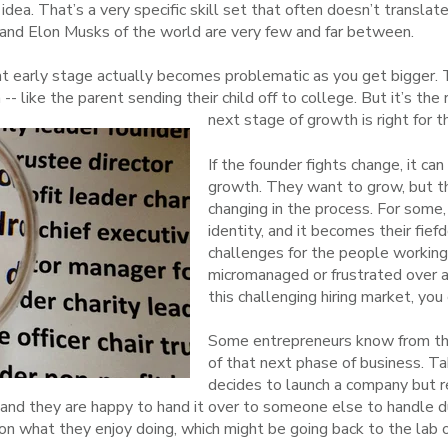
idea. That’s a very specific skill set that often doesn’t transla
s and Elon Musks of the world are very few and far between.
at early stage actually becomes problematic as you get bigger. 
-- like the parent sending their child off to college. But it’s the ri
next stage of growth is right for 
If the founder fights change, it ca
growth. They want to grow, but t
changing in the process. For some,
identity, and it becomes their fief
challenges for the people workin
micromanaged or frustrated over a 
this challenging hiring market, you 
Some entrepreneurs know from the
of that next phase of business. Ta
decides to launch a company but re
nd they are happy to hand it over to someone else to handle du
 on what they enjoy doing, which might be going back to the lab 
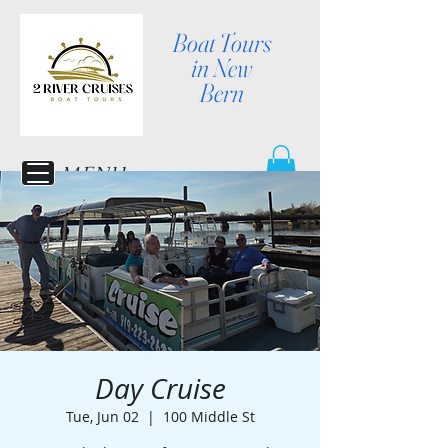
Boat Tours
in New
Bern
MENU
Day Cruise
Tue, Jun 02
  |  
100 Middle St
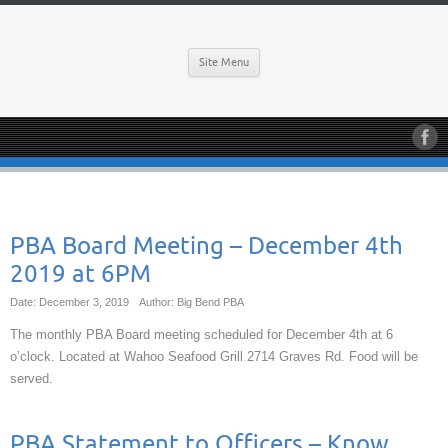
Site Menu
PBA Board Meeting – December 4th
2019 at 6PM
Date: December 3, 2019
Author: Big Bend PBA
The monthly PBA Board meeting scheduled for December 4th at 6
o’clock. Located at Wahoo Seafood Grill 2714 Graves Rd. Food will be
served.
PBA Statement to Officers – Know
==
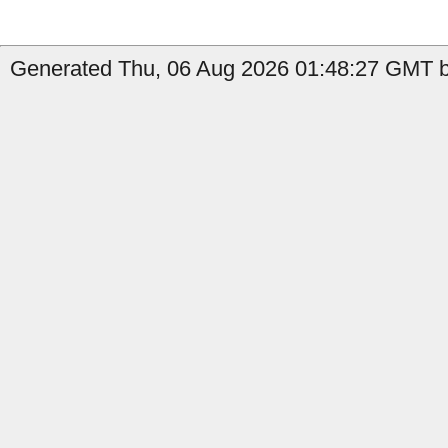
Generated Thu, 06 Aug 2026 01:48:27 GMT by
...
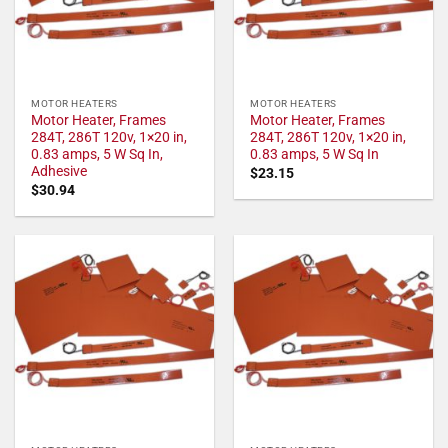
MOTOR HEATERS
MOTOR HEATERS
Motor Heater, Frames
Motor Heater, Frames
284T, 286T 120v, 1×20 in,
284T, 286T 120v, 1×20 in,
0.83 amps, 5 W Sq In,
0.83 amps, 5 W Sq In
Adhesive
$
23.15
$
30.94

Task requirements:
Copy every line of the material above in which the word "growth" appears.

Solution for this task:
next stage of growth is right for 
growth. They want to grow, but t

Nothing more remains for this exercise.